The Type 31 design is modular to allow the involvement of multiple shipyards, as practiced in the construction of the HMS Queen Elizabeth class aircraft carriers. It is also oriented towards export sales, and Babcock has developed a full package of technical assistance and support (dubbed ArrowYard) to help foreign shipbuilding customers to build their own Type 31s locally. Poland has signed up for three warships based on the Type 31, to be called the Miecznik-class; Polish contractor PGZ is getting ready for the project by supplying Type 31 blocks to Babcock for construction of the Royal Navy's five hulls, according to The Telegraph. The number and size of the ship blocks have not been confirmed, but the disclosure touches on the controversial practice of allowing foreign-assembled steel in Royal Navy procurement. 

"We understand that Babcock has contracted PGZ Poland to construct blocks for HMS Active, the second Type 31," confirmed the UK Ministry of Defence. "This represents less than one percent of the total value of program build and is part of Babcock’s aim to maximize knowledge exchange to benefit both the UK’s Type 31 and Poland’s Miecznik frigate builds."

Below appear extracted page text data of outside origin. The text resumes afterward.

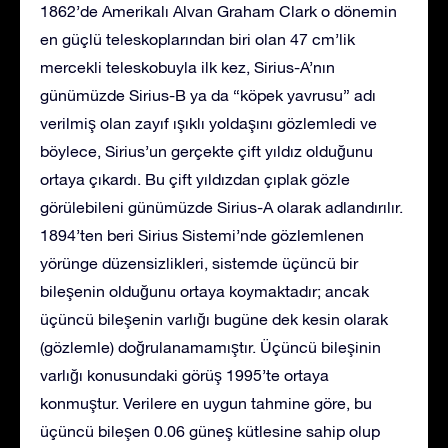
1862’de Amerikalı Alvan Graham Clark o dönemin
en güçlü teleskoplarından biri olan 47 cm’lik
mercekli teleskobuyla ilk kez, Sirius-A’nın
günümüzde Sirius-B ya da “köpek yavrusu” adı
verilmiş olan zayıf ışıklı yoldaşını gözlemledi ve
böylece, Sirius’un gerçekte çift yıldız olduğunu
ortaya çıkardı. Bu çift yıldızdan çıplak gözle
görülebileni günümüzde Sirius-A olarak adlandırılır.
1894’ten beri Sirius Sistemi’nde gözlemlenen
yörünge düzensizlikleri, sistemde üçüncü bir
bileşenin olduğunu ortaya koymaktadır; ancak
üçüncü bileşenin varlığı bugüne dek kesin olarak
(gözlemle) doğrulanamamıştır. Üçüncü bileşinin
varlığı konusundaki görüş 1995’te ortaya
konmuştur. Verilere en uygun tahmine göre, bu
üçüncü bileşen 0.06 güneş kütlesine sahip olup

The ministry has previously denied rumors that there might be a possibility of canceling the Type 31 in an upcoming budget review. "We are absolutely committed to building the Type 31s and the reason for that is because it is such a capable and modern ship, so it’s adaptable which means you no longer find yourself in a situation where you’ve got some incredibly expensive bit of kit doing humanitarian work," explained defense minister Alex Chalk in January.